DATA FOR THIS TASK:
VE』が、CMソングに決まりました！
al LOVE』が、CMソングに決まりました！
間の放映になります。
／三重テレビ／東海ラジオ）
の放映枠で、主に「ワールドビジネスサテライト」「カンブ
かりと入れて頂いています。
==
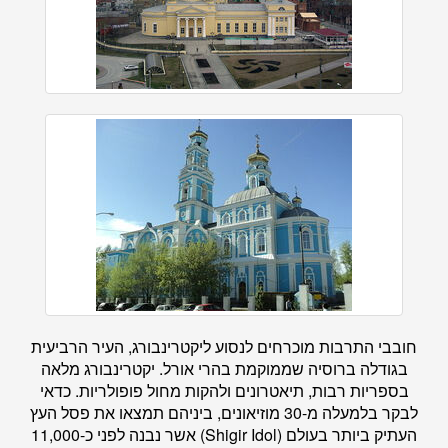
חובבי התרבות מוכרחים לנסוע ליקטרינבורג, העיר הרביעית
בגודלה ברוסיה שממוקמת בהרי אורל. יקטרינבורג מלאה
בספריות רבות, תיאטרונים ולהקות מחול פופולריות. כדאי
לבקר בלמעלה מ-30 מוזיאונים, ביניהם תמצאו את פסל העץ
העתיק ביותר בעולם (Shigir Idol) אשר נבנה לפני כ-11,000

WHAT THIS TASK INVOLVES: In the records above, the line with "al LOVE』が、CMソングに決まりました！" marks the start and the line with "かりと入れて頂いています。" marks the end; copy that stretch exactly, both lines included, and nothing else.

SOLUTION TO THIS TASK:
al LOVE』が、CMソングに決まりました！
間の放映になります。
／三重テレビ／東海ラジオ）
の放映枠で、主に「ワールドビジネスサテライト」「カンブ
かりと入れて頂いています。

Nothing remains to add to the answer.